#storia&viaggi. Gli indiani d’America: storia di un silenzioso genocidio di Giulio Pavignano

Quante volte l’abbiamo visto nei western? Là sulla collina appaiono gli indiani, a cavallo l’uno a fianco all’altro, e poi emettendo il grido di guerra si lanciano al galoppo verso la pianura, mentre la diligenza o i carri tentano una fuga disperata. Oppure l’indiano arriva strisciando attorno alla fattoria: dentro, il coraggioso colono prende il fucile dalla parete e i piccoli si stringono alla mamma. E tutti sperano che la cavalleria arrivi in tempo per evitare lo scotennamento e la danza trionfante con la mano sulla bocca…

Nella realtà, le cose sono sempre andate in modo molto diverso da come il grande schermo le ha raccontate. Intanto, va detto che con il termine “indiani” -così chiamati perché, com’è noto, Colombo credeva di esser giunto alle Indie- si intende un composito insieme di popolazioni nomadi, seminomadi o in misura minore stanziali, le quali occupavano una vastissima area del nord America che andava dalle foreste degli Appalachi a quelle canadesi, dalle grandi pianure del West ai deserti dell’Arizona e del Messico settentrionale. Questi gruppi, divisi in tribù, non avevano uno Stato né alcuna organizzazione politica, vivevano di caccia, raccolta o più raramente agricoltura, e praticavano culti animisti.

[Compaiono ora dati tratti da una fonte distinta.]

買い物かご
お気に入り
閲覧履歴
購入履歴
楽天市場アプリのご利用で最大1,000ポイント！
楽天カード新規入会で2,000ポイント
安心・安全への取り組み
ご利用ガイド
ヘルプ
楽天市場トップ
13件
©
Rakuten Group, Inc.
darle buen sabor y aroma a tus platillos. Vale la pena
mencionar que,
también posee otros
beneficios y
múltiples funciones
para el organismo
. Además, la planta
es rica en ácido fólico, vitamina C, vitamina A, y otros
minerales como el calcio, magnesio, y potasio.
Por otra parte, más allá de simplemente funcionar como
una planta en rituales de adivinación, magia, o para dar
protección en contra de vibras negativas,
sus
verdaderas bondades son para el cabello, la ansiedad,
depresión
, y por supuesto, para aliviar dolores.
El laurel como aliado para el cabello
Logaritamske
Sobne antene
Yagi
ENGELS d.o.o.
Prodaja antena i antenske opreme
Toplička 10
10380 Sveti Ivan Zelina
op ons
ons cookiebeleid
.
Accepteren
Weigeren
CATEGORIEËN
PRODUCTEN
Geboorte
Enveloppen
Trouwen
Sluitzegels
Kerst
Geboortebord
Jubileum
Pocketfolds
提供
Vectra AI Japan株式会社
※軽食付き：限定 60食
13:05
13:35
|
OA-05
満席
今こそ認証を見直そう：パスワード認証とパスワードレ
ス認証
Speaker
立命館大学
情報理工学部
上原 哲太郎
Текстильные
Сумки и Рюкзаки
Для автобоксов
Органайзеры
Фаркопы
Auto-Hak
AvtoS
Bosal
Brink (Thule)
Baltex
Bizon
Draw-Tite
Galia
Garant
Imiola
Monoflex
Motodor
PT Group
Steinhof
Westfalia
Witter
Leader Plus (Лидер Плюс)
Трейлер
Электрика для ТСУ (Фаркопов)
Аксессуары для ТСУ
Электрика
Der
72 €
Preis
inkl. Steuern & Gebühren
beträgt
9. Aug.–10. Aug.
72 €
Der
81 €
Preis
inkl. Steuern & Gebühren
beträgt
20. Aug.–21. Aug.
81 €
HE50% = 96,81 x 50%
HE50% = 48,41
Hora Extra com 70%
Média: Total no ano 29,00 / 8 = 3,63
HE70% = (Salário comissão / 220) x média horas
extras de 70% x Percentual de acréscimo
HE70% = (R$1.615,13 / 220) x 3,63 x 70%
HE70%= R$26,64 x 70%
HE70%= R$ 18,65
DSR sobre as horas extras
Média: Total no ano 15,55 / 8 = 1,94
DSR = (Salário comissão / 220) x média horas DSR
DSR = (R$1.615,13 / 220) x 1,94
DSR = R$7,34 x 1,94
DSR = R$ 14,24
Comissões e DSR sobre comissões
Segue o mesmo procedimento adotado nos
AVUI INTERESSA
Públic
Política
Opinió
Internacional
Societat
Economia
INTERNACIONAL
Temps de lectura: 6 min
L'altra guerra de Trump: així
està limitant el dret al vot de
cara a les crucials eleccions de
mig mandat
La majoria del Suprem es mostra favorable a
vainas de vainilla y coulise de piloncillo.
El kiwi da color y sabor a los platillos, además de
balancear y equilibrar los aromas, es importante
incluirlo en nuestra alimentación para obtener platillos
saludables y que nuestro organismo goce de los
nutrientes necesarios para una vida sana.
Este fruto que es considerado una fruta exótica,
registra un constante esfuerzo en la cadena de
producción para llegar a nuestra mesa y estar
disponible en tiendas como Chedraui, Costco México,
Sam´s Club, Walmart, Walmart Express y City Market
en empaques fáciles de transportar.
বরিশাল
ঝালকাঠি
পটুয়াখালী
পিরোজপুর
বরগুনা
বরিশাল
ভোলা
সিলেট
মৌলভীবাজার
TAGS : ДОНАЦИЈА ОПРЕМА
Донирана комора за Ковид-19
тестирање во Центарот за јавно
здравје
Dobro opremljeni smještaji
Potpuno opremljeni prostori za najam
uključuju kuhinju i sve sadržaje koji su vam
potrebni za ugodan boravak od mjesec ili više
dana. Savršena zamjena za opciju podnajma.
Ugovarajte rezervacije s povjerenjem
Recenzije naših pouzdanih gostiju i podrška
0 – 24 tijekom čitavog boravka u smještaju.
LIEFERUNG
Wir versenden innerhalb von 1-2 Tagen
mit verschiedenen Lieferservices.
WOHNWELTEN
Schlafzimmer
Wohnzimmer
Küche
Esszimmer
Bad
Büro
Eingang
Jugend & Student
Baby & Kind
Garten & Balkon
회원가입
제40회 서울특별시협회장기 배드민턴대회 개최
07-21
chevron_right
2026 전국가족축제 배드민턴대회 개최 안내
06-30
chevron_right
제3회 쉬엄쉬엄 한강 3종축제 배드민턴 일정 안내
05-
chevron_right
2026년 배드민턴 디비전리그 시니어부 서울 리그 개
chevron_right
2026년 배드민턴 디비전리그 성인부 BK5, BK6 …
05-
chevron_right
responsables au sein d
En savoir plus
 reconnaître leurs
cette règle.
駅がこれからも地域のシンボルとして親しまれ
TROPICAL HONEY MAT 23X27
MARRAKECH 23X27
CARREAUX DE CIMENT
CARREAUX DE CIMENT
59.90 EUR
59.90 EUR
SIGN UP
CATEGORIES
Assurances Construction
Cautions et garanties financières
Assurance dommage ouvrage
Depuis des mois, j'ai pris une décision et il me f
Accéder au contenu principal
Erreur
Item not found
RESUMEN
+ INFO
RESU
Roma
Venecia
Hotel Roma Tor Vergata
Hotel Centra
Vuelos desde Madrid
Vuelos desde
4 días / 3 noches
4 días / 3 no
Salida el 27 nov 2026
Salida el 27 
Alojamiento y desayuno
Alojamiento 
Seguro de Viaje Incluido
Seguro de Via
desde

I primi scontri con gli europei sono iniziati già con le colonie francesi (le più antiche) e inglesi nate sulla costa atlantica dal XVI secolo in poi. Ma la vera tragedia ebbe inizio con la nascita degli USA e la loro progressiva espansione dell’Ottocento verso il West. Considerati dei selvaggi privi di qualsiasi vero diritto sulle terre in cui vivevano, nel corso del secolo gli indiani vennero progressivamente privati della possibilità di muoversi liberamente per foreste e praterie, e costretti a vivere in territori sempre più ristretti. Nemmeno in quelli, peraltro, erano al sicuro, poiché se le terre loro assegnate interessavano a gruppi di coloni, o si scopriva in esse la presenza di miniere, i trattati erano spesso invalidati e le tribù costrette a stabilirsi altrove. Le poche vittorie militari indiane- tra cui la famosa battaglia del Little Bighorn, in cui l’esercito statunitense pagò a caro prezzo l’ambizione e l’imprudenza del tenente colonnello Custer- furono presto seguite da rappresaglie e massacri: alla fine del XIX secolo, in pratica tutti i gruppi indiani vivevano in territori controllati.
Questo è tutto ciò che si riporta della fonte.